Evaluators conducted many different studies in an effort to try to understand how different aspects of CMSI may have affected student outcomes. They were trying to identify correlational and cause and effect relationships in a complex environment, across a complex set of interconnected activities. These relationships are important not just for CPS, but for the community of school districts that undertake systemic reform. The complexity of the studies described below reflects the complexity of the task at hand…of trying to know what makes a difference.
There are several ways to examine the effects of the reform’s efforts on students over the years. This section begins with a discussion of various analyses related to student performance on the Illinois Student Achievement Test (ISAT), the state of Illinois’ criterion-referenced assessment for grades 3-8, including a broad summary of the findings from across these studies. Interested readers may examine the individual studies for more details, including their strengths and limitations, a variety of charts and graphs, additional statistical details, as well as nuances of the findings. Also described in this section are other elementary student outcomes, such as the performance of elementary students on an end-of-course algebra assessment and their subsequent performance in high school mathematics.
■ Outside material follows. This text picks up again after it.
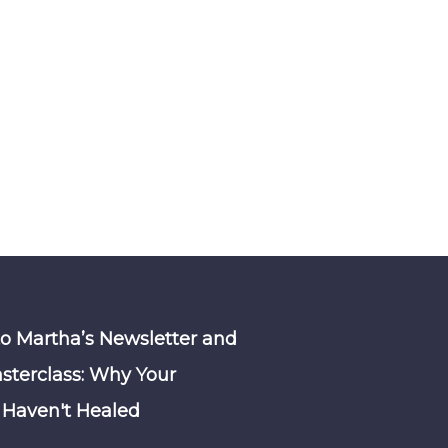
to Martha’s Newsletter and
sterclass: Why Your
Haven't Healed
It is also important when reading the following sections to remember several of the difficulties with this type of work in applied settings. First, there is the difficulty that arises in measuring effects of complex initiatives especially those that are evolving over time both in terms of the reform activities themselves, but also where teachers and schools change their participation status (i.e., participating or not or changing dosage of participation). A second difficulty occurs when there is not a universally accepted outcome measure(s). The reform involved multiple grade levels and several different measures of student outcomes some of which are more relevant to certain stakeholders than others. A third difficulty occurs due to the challenges of unpacking and systematically measuring all of the intermediate casual steps (e.g., professional development and in-classroom coaching leading to changes in classroom practice which in turn lead to changes in student performance on high stakes assessments; enhanced teacher content knowledge leading to changes in the rigor of assigned student tasks leading to changes in student performance on interim assessments) in a complex reform's theory of action.
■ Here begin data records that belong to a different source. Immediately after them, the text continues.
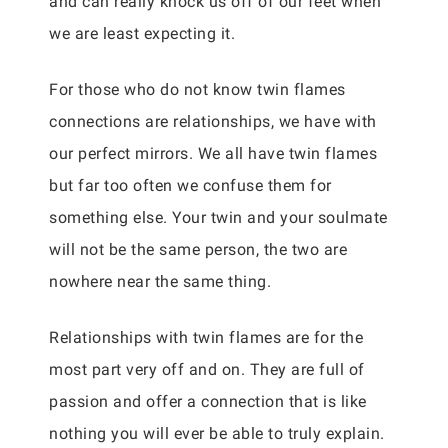
and can really knock us off of our feet when
we are least expecting it.
For those who do not know twin flames
connections are relationships, we have with
our perfect mirrors. We all have twin flames
but far too often we confuse them for
something else. Your twin and your soulmate
will not be the same person, the two are
nowhere near the same thing.
Relationships with twin flames are for the
most part very off and on. They are full of
passion and offer a connection that is like
nothing you will ever be able to truly explain.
Evaluators attempted to address these difficulties by conducting a range of studies, using different outcome measures and methodologies such that a body of evidence could be collected about the initiative. Although each of these individual approaches has weaknesses, the idea was to see what could be gleaned from the totality of the analyses. Evaluators also sought to pair these quantitative outcome studies with more qualitative studies of implementation and if we would have had more years of implementation and study our plan was to bring these two lines of inquiry into closer alignment. For example, we did do this in the study of 8th grade algebra where we carefully measured classroom implementation and correlated with student performance. We also developed and validated measures of implementation for CMSI implementing classrooms but as of this writing have not completed analyses linking these measures to student outcomes. However, we believe that in an applied setting where implementation of a complex initiative is likely to change over time, this multi-method, evolving approach might be more advantageous than trying to do more rigorous random control studies which might be better conducted in a situation where the treatment can be carefully defined and stays constant over time. In some ways, this approach is philosophically analogous to the Design, Educational Engineering, and Development approach that recently seems to be gaining more visibility (Bryk, 2009).